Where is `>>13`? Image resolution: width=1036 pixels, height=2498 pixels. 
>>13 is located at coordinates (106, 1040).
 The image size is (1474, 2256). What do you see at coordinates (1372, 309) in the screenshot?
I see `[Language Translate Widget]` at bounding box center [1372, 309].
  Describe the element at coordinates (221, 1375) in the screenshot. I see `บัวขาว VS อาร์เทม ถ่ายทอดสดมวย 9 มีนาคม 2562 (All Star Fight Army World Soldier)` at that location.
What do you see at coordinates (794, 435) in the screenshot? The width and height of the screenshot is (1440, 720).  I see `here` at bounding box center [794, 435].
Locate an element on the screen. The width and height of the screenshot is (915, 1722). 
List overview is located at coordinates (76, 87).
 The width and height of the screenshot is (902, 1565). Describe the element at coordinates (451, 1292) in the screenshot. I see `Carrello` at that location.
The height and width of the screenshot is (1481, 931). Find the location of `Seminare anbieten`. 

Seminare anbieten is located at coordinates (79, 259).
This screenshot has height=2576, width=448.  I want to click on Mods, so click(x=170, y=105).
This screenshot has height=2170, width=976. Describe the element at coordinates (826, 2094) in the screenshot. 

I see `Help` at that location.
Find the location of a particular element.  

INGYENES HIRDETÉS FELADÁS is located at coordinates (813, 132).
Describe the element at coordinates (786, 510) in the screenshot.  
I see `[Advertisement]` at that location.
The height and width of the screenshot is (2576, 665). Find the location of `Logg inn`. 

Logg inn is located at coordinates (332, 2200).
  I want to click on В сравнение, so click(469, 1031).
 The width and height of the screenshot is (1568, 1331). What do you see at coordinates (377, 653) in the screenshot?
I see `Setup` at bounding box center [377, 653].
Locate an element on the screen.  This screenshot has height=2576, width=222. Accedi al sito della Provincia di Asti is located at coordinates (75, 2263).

-*-

## Exercise prompt
An exact reproduction of all the entries above is the expected answer.

## Completed task
Where is `>>13`? Image resolution: width=1036 pixels, height=2498 pixels. 
>>13 is located at coordinates (106, 1040).
 The image size is (1474, 2256). What do you see at coordinates (1372, 309) in the screenshot?
I see `[Language Translate Widget]` at bounding box center [1372, 309].
  Describe the element at coordinates (221, 1375) in the screenshot. I see `บัวขาว VS อาร์เทม ถ่ายทอดสดมวย 9 มีนาคม 2562 (All Star Fight Army World Soldier)` at that location.
What do you see at coordinates (794, 435) in the screenshot? The width and height of the screenshot is (1440, 720).  I see `here` at bounding box center [794, 435].
Locate an element on the screen. The width and height of the screenshot is (915, 1722). 
List overview is located at coordinates (76, 87).
 The width and height of the screenshot is (902, 1565). Describe the element at coordinates (451, 1292) in the screenshot. I see `Carrello` at that location.
The height and width of the screenshot is (1481, 931). Find the location of `Seminare anbieten`. 

Seminare anbieten is located at coordinates (79, 259).
This screenshot has height=2576, width=448.  I want to click on Mods, so click(x=170, y=105).
This screenshot has height=2170, width=976. Describe the element at coordinates (826, 2094) in the screenshot. 

I see `Help` at that location.
Find the location of a particular element.  

INGYENES HIRDETÉS FELADÁS is located at coordinates (813, 132).
Describe the element at coordinates (786, 510) in the screenshot.  
I see `[Advertisement]` at that location.
The height and width of the screenshot is (2576, 665). Find the location of `Logg inn`. 

Logg inn is located at coordinates (332, 2200).
  I want to click on В сравнение, so click(469, 1031).
 The width and height of the screenshot is (1568, 1331). What do you see at coordinates (377, 653) in the screenshot?
I see `Setup` at bounding box center [377, 653].
Locate an element on the screen.  This screenshot has height=2576, width=222. Accedi al sito della Provincia di Asti is located at coordinates (75, 2263).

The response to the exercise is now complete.